▶ THE PROBLEM
Work through the lines below and count those holding "không"; reply with the number only.
SOURCE DATA: Begin
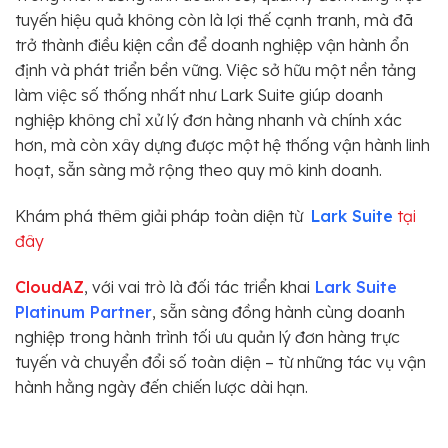
tuyến hiệu quả không còn là lợi thế cạnh tranh, mà đã
trở thành điều kiện cần để doanh nghiệp vận hành ổn
định và phát triển bền vững. Việc sở hữu một nền tảng
làm việc số thống nhất như Lark Suite giúp doanh
nghiệp không chỉ xử lý đơn hàng nhanh và chính xác
hơn, mà còn xây dựng được một hệ thống vận hành linh
hoạt, sẵn sàng mở rộng theo quy mô kinh doanh.
Khám phá thêm giải pháp toàn diện từ
Lark Suite
tại
đây
CloudAZ
, với vai trò là đối tác triển khai
Lark Suite
Platinum Partner
, sẵn sàng đồng hành cùng doanh
nghiệp trong hành trình tối ưu quản lý đơn hàng trực
tuyến và chuyển đổi số toàn diện – từ những tác vụ vận
hành hằng ngày đến chiến lược dài hạn.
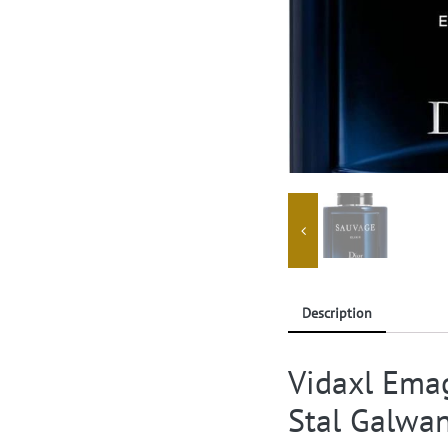
Description
Vidaxl Ema
Stal Galwa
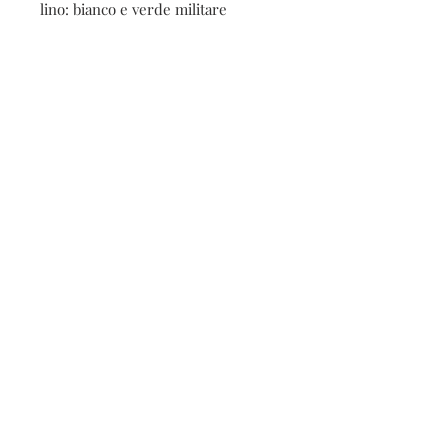
lino: bianco e verde militare
Contatti
Seguici sui social
Contatti
Spedizioni e resi
Privacy e cookies
Iscriviti alla nostra
newsletter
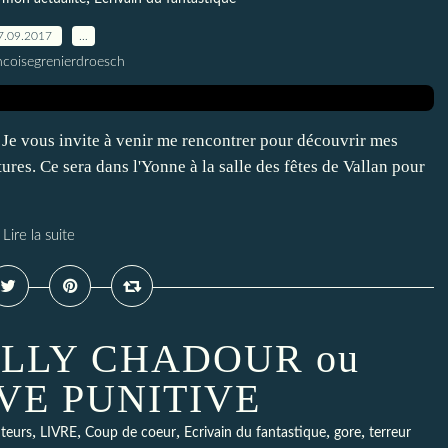
7.09.2017
…
ncoisegrenierdroesch
e vous invite à venir me rencontrer pour découvrir mes
tures. Ce sera dans l'Yonne à la salle des fêtes de Vallan pour
Lire la suite
ELLY CHADOUR ou
VE PUNITIVE
,
,
,
,
,
uteurs
LIVRE
Coup de coeur
Ecrivain du fantastique
gore
terreur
SOURCE DATA: End
▶ ANSWER TO THIS EXERCISE
2